Traditionally, stroke patients are taught how to compensate for the weakened limb by strengthening the unaffected arm. In contrast, CIMT encourages use of the weak arm by restraining the stronger one in a padded glove for most of the day. By using the weak arm, Dromerick believes patients might be able to re-train the brain to effectively use the limb.

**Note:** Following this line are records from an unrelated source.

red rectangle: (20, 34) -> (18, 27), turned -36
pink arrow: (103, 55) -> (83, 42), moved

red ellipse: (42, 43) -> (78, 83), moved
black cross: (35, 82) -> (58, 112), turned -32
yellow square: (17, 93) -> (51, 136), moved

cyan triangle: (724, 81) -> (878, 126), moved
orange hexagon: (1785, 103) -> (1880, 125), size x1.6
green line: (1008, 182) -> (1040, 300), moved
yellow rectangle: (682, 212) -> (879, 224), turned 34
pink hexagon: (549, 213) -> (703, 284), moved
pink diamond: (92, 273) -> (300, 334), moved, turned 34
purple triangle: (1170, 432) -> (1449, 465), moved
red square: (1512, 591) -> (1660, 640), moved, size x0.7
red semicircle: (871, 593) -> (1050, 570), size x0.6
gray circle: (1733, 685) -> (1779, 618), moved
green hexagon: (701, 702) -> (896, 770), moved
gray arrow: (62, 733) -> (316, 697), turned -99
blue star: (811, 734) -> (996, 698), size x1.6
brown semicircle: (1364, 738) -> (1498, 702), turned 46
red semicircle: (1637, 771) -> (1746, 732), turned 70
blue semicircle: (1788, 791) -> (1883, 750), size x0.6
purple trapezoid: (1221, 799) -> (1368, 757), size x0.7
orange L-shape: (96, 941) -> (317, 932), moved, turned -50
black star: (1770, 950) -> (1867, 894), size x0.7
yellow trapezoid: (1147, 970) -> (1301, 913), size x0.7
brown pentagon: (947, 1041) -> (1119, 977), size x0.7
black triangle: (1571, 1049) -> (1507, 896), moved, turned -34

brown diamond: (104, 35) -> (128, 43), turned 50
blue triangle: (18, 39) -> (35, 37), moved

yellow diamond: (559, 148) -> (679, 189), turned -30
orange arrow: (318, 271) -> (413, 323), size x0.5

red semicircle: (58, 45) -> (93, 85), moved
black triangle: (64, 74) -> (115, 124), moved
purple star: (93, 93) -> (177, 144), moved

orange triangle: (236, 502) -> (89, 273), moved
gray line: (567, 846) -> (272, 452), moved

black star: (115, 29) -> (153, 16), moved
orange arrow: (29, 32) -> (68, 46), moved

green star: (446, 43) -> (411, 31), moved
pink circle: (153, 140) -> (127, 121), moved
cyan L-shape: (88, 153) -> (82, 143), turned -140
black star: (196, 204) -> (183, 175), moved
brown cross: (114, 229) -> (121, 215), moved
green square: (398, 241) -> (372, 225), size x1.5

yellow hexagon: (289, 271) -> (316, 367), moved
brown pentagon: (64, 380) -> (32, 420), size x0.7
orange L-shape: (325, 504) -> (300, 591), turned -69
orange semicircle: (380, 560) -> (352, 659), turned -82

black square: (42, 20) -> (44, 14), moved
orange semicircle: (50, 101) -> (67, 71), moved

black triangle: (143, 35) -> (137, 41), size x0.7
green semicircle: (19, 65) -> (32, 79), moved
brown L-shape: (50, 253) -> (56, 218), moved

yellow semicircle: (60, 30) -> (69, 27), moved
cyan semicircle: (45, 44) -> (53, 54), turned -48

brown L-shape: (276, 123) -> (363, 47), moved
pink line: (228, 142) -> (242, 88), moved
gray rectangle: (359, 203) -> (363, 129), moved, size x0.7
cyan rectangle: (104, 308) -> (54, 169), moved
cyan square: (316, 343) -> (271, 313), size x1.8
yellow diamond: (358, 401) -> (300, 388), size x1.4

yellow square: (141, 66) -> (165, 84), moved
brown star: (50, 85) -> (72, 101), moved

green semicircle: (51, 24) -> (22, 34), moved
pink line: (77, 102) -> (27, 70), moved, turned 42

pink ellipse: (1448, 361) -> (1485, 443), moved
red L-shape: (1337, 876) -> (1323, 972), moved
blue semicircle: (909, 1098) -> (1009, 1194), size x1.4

“Dr. Dromerick is a leader in maximizing our reputation as a good place to come for neurological disease,” says William M. Landau, M.D., professor of neurology and former head of the Department of Neurology. “So many of our patients have long-term disabilities, and his critical effort minimizes these disabilities and promotes an improved outcome for the patient.”
At work, Dromerick’s injured patients help him understand human mental and physical abilities. At home, his new family helps him understand what it’s like to be a kid again.
After working at the Medical Center for nearly five years, Dromerick met his wife, Laurie Dinzebach, then a health-care administrator at BJC. The couple now lives in Webster Groves, Mo., with Laurie’s two children, Emma, 21, and Michael, 17.
“I watch MTV, listen to teenage music and have a different perspective than I might have otherwise,” he says. “It’s a lot of fun to watch the kids grow and evolve as individuals and to know that I’ve had an influence on that.”
As both a parent and a doctor, Dromerick has the privilege of not only watching people thrive as their lives positively progress, but he also has the opportunity to help them when things go wrong.
“Helping patients work through cognitive impairments from various brain injuries allows me the opportunity to get to the core of who we are as people,” he says. “Our brain shapes who we are — it’s what makes us individuals.”